#### Raw data:
______

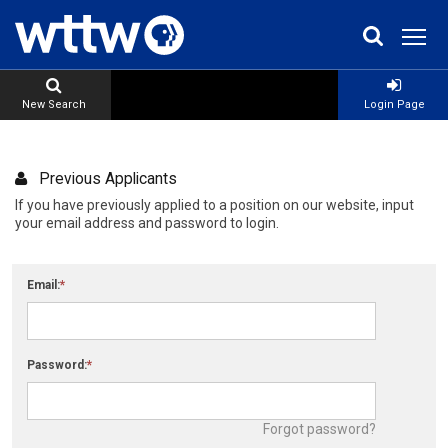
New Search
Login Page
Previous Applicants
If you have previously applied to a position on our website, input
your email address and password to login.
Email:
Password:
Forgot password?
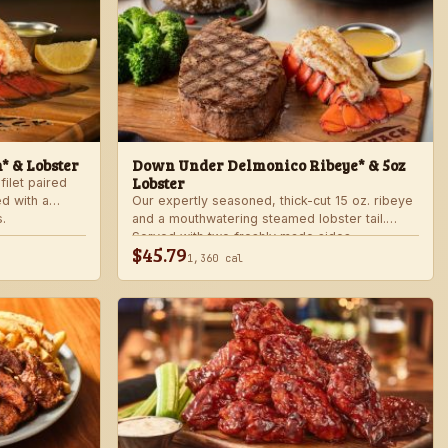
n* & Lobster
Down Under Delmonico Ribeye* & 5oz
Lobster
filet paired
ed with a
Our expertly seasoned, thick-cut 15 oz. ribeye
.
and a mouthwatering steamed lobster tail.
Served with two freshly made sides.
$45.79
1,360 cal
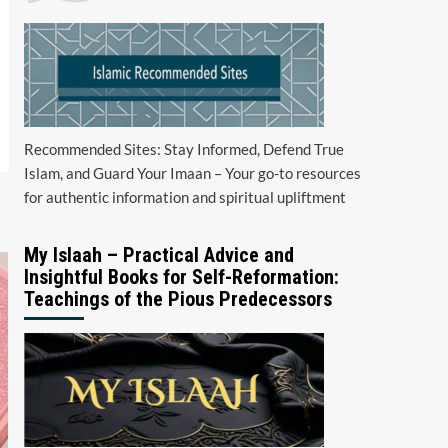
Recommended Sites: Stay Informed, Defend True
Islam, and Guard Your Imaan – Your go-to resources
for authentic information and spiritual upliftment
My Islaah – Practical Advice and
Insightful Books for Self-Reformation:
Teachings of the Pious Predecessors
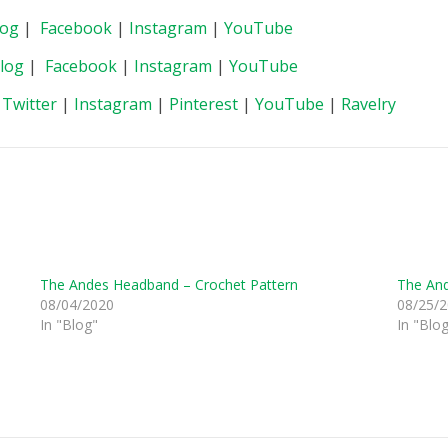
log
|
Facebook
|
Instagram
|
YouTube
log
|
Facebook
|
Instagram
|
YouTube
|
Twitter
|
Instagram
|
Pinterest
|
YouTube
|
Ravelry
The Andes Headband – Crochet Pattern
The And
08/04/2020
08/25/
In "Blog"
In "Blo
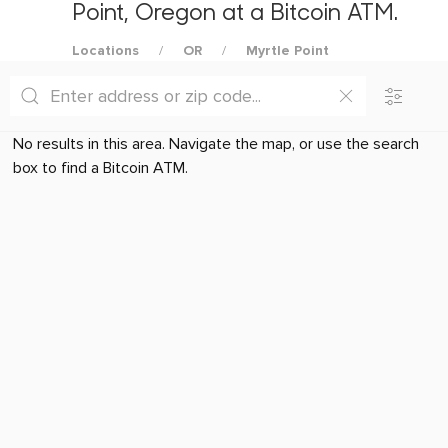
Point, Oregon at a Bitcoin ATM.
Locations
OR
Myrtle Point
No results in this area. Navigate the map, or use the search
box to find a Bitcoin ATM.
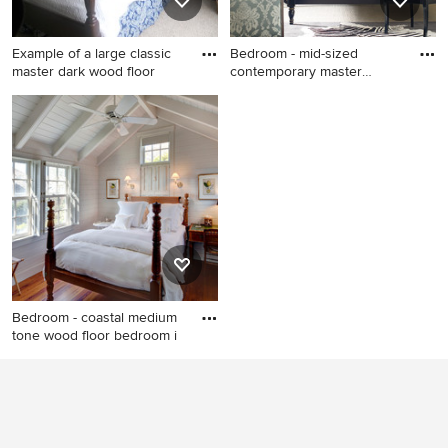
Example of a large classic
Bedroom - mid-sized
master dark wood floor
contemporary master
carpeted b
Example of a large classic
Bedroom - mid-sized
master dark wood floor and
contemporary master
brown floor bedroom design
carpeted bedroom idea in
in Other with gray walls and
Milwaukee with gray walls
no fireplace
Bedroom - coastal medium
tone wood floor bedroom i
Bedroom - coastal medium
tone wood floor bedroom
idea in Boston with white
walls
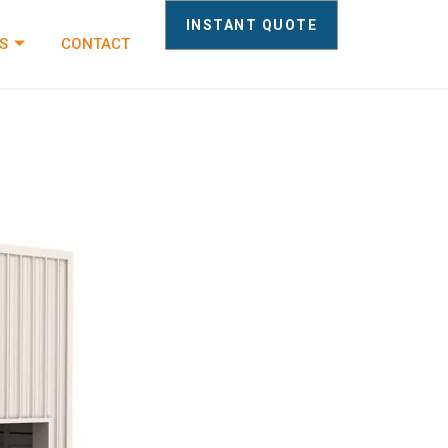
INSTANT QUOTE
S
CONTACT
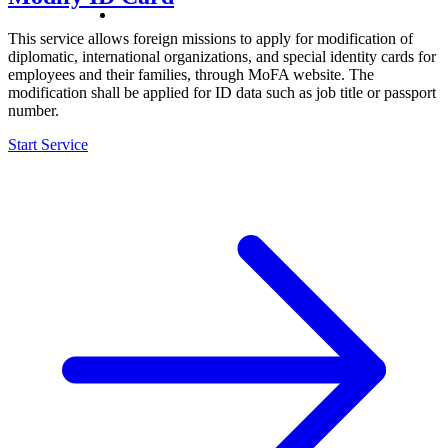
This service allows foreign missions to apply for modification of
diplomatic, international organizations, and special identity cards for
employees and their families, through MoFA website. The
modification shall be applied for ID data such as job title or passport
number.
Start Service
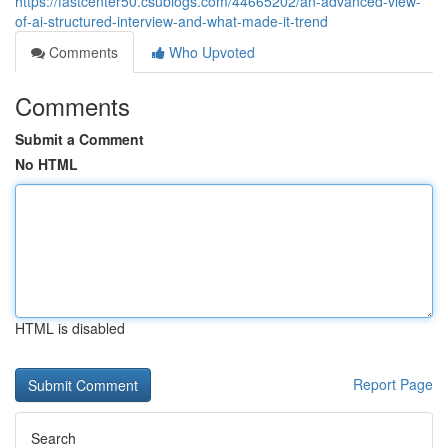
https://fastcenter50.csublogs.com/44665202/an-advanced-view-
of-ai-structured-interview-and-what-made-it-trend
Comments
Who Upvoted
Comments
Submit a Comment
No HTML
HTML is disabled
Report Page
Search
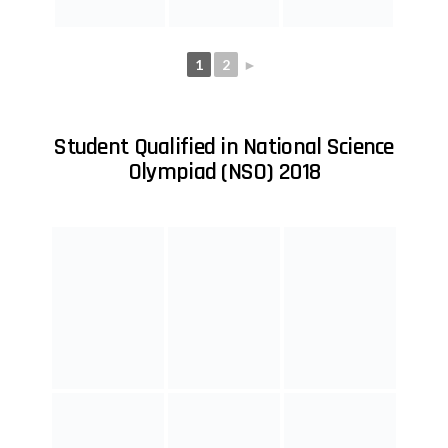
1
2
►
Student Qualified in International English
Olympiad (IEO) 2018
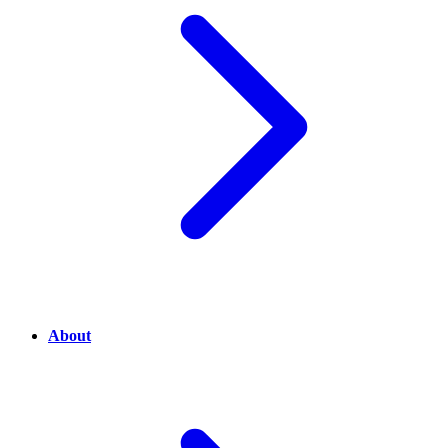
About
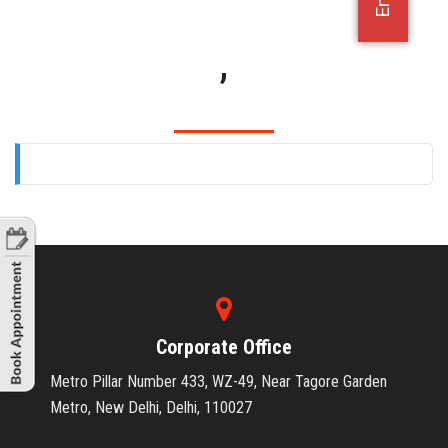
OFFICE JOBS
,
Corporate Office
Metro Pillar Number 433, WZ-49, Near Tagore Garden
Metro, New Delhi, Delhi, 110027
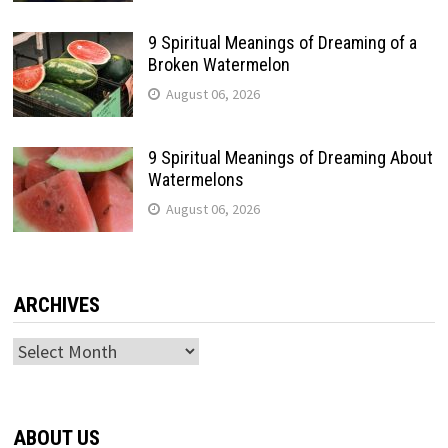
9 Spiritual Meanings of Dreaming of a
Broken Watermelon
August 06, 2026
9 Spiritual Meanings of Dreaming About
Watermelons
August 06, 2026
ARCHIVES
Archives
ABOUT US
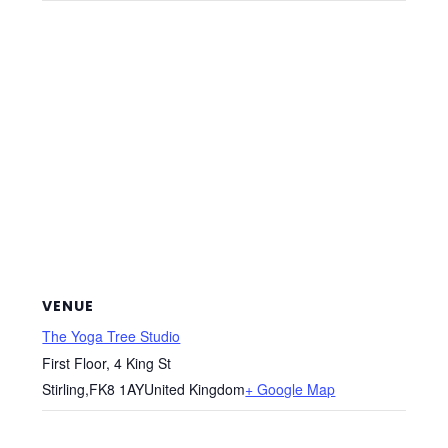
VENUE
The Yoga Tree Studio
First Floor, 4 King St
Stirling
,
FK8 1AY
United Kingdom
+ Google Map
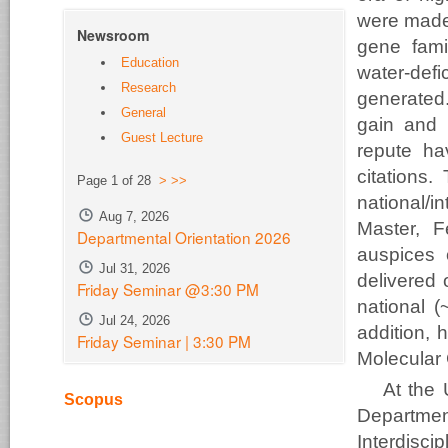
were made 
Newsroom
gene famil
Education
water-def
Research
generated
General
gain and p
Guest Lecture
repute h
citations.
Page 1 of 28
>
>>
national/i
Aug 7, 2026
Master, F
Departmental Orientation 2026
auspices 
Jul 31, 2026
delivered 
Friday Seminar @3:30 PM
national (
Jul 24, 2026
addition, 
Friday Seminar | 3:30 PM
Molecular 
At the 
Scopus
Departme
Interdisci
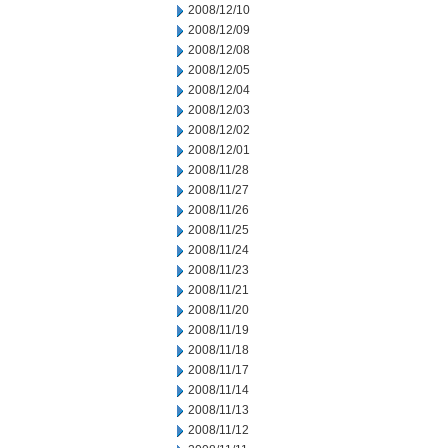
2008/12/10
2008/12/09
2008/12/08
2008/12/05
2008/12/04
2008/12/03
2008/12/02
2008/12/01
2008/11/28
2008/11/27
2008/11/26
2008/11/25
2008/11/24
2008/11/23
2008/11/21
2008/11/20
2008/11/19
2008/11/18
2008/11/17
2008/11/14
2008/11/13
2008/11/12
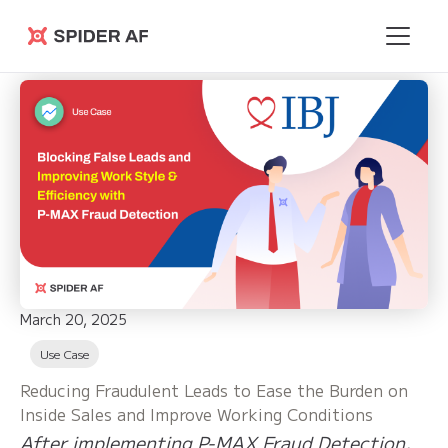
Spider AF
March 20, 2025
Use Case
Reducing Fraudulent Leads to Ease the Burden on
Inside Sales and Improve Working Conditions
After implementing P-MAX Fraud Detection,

______

#### Your assignment:
Filter the data for the string "website" and copy every line that has it.

#### Answer box:
If you have previously applied to a position on our website, input
employees and their families, through MoFA website. The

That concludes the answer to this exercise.